# Twinkie died :(



## puddy

My cat Twinkie has been sick for a long time (if you are bored you can search my old posts). He was a 100 percent white (all-white cats are more suseptible to health issues, many are naturally immunocompromised) and was the most gorgeous and wonderful cat. 

About this time last year, he became very lethargic and wouldn't eat or groom himself. I took him to a vet office and was told not to worry because he has a hairball. Give cat lax and don't worry, no biggie. I knew something was wrong and did plenty of research on the matter but the issue resolved on its own so I just put it out of my mind.

Fast forward to last week, same lethargy, same lack of grooming and changes in behavior. I took him to a more reputable vet center and he was severely neutropenic and the vet palpated his abdomen and found intestinal masses along with enlaged lymph nodes. 

A test was done for feline leukemia virus (FeLV) and that was positive. 

I put him down on Friday and was present for the entire thing. He went fast as his body was so worn out. 

I miss him so much. He was my baby and I wish I could have saved him. Somehow, he slipped through the cracks (tested neg at humane society as a kitten) but at least he got a good 2.5 years of life with me. I'm so glad I got to know him and I miss him so much it hurts.


----------



## marie73

I'm so sorry for your loss. Twinkie had a short life, but it was full of love.


----------



## Cat Daddy

Sorry, it does hurt, good to hear he had a great home while he was with you. Our human lifespan is longer, so we are going to have to understand that we will probally suffer through many losses as we have our cats, who are all special friends.


----------



## Birdgirl

So sorry for your loss.


----------



## Immortal

Oh hun im so sorry. Its horrible when you loose your friends. But always remember the good times you had.Know that he is thinking of you up there and he'll be waiting at the big pearly gates for you.


----------



## coaster

I'm so sorry. But I'm glad he got to experience your love during his short life.


----------



## kungfukitty

I'm so very sorry. You sound like a great pet parent.


----------



## Mitts & Tess

*My heart goes out to you.* Bless you for the love and care you gave Twinkie in his short life. 

I just TNR a white cat that we thought was feral. She has been wandering the neighborhood for two years. Found out she is spayed and was abandoned. She is tame & very sweet. We are trying desperately to find her a good home and not have to rerelease her. 

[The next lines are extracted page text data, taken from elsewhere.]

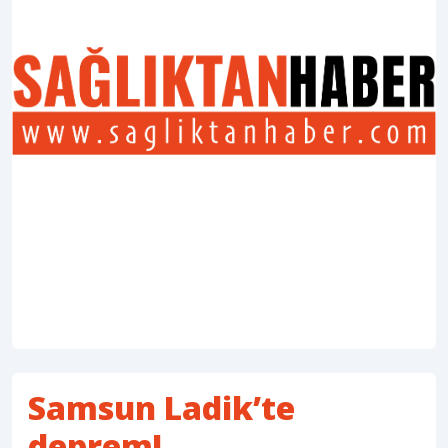
Samsun Ladik’te
deprem!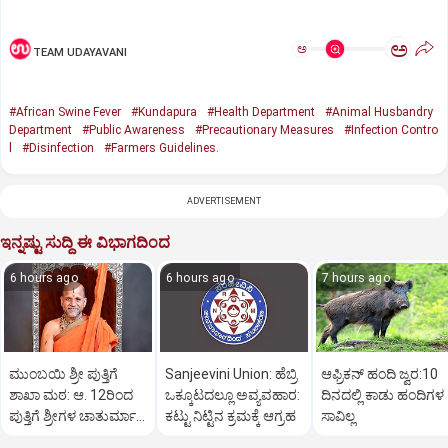
ಅ
ಅ
TEAM UDAYAVANI
#African Swine Fever
#Kundapura
#Health Department
#Animal Husbandry
Department
#Public Awareness
#Precautionary Measures
#Infection Contro
l
#Disinfection
#Farmers Guidelines.
ADVERTISEMENT
ಇನ್ನಷ್ಟು ಸುದ್ದಿ ಈ ವಿಭಾಗದಿಂದ
6 hours ago
6 hours ago
7 hours ago
ಮುಂಬಯಿ ಶ್ರೀ ಪುತ್ತಿಗೆ
Sanjeevini Union: ಹೆಬ್ರಿ
ಆಫ್ರಿಕನ್‌ ಹಂದಿ ಜ್ವರ:10
ಶಾಖಾ ಮಠ: ಆ. 12ರಿಂದ
ಒಕ್ಕೂಟದಲ್ಲೂ ಅವ್ಯವಹಾರ:
ದಿನದಲ್ಲಿ ಕಾಡು ಹಂದಿಗಳ
ಪುತ್ತಿಗೆ ಶ್ರೀಗಳ ಚಾತುರ್ಮಾಸ
ಕಟ್ಟು ನಿಟ್ಟಿನ ಕ್ರಮಕ್ಕೆ ಆಗ್ರಹ
ಸಾವಿಲ್ಲ
ವ್ರತ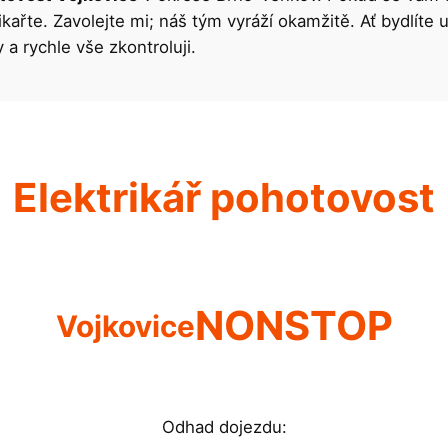
nikařte. Zavolejte mi; náš tým vyráží okamžitě. Ať bydlí
a rychle vše zkontroluji.
Elektrikář pohotovost
NONSTOP
Vojkovice
Odhad dojezdu: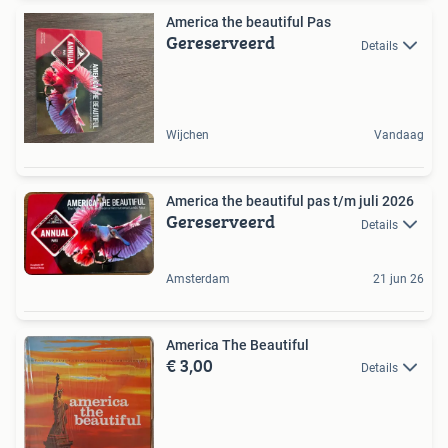
America the beautiful Pas
Gereserveerd
Details
Wijchen
Vandaag
America the beautiful pas t/m juli 2026
Gereserveerd
Details
Amsterdam
21 jun 26
America The Beautiful
€ 3,00
Details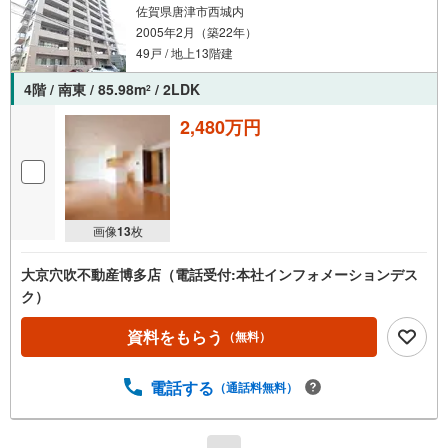
佐賀県唐津市西城内
2005年2月（築22年）
49戸 / 地上13階建
4階 / 南東 / 85.98m
/ 2LDK
2
2,480万円
画像
13
枚
大京穴吹不動産博多店（電話受付:本社インフォメーションデス
ク）
資料をもらう
（無料）
電話する
（通話料無料）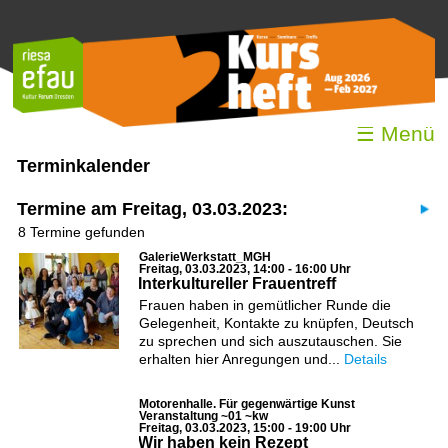
☰ Menü
Terminkalender
Termine am Freitag, 03.03.2023:
8 Termine gefunden
GalerieWerkstatt_MGH
Freitag, 03.03.2023, 14:00 - 16:00 Uhr
Interkultureller Frauentreff
Frauen haben in gemütlicher Runde die
Gelegenheit, Kontakte zu knüpfen, Deutsch
zu sprechen und sich auszutauschen. Sie
erhalten hier Anregungen und...
Details
Motorenhalle. Für gegenwärtige Kunst
Veranstaltung ~01 ~kw
Freitag, 03.03.2023, 15:00 - 19:00 Uhr
Wir haben kein Rezept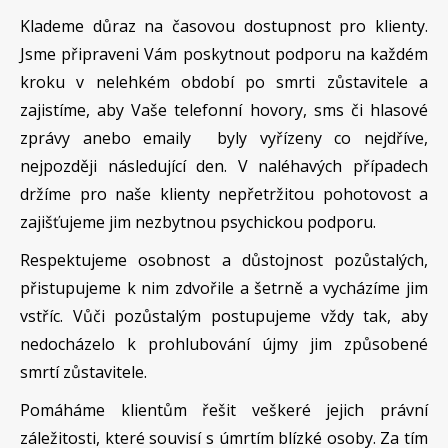
Klademe důraz na časovou dostupnost pro klienty.
Jsme připraveni Vám poskytnout podporu na každém
kroku v nelehkém období po smrti zůstavitele a
zajistíme, aby Vaše telefonní hovory, sms či hlasové
zprávy anebo emaily byly vyřízeny co nejdříve,
nejpozději následující den. V naléhavých případech
držíme pro naše klienty nepřetržitou pohotovost a
zajišťujeme jim nezbytnou psychickou podporu.
Respektujeme osobnost a důstojnost pozůstalých,
přistupujeme k nim zdvořile a šetrně a vycházíme jim
vstříc. Vůči pozůstalým postupujeme vždy tak, aby
nedocházelo k prohlubování újmy jim způsobené
smrtí zůstavitele.
Pomáháme klientům řešit veškeré jejich právní
záležitosti, které souvisí s úmrtím blízké osoby. Za tím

I wish for her to find a person like you were for your white kitty.


----------



## puddy

no one knows this for sure, but do animals go to heaven?or is twinkie just gone?


----------



## Lisa 216

I'm so sorry for your loss   

Moving this to Rainbow Bridge for you :wink:


----------



## Mr. Kind

So sorry for your loss. Time will heal, it just takes alot.


----------



## santarosacat

I'm so sorry about your loss.  Kitties go to the heaven, under the rainbow bridge and play together there ( that's what I was told by very old lady). Go to the animal shelter, and just pet cats there, it will make you feel better, maybe even adopt one, I'm sure Twinkie will be proud of you. That's what my mom did when her cat died. She went to the shelter adopt the cat who was on the list to be "terminated", because he's been in shelter for too long. He turned out to be the sweetiest pet she had. I know how you feel, it takes time to heal.


----------



## gunterkat

I know your family is diminished by the loss of Twinkie.  The sadness will heal over time, and you'll always have the happy memories of the time you had together.
Rest in joy and peace over the Rainbow Bridge, Twinkie.
*big hugs*


----------



## Jeanie

Puddy, God knows every sparrow that falls. I believe He sent Twinkie to you, and I truly believe you will see him again. Until then, know that your love warmed his heart and made his life a happy one, just as his life was a blessing to you. God bless you and bring you peace. My heart is with you.


----------



## DesnBaby

I'm so sorry about Twinkie


----------



## puddy

thanks all. This site has been a great help to me. If you are bored you can look through my past posts regarding Twinks medical issues that were cast aside as being a "hairball" That makes me furious!! that vet was so dismissive and annoyed that I kept demanding tests and calling (I wasn't rude about it but very straightforward that something WAS wrong). When all was said and done they didn't give me a diagnosis and told me to give him cat lax a few times a week :roll: 

I miss him. I miss his white fur and his meowing and how he wakes me up in the morning. I miss the way he smells and his constant presence near me. I feel like I have a huge void in my life. 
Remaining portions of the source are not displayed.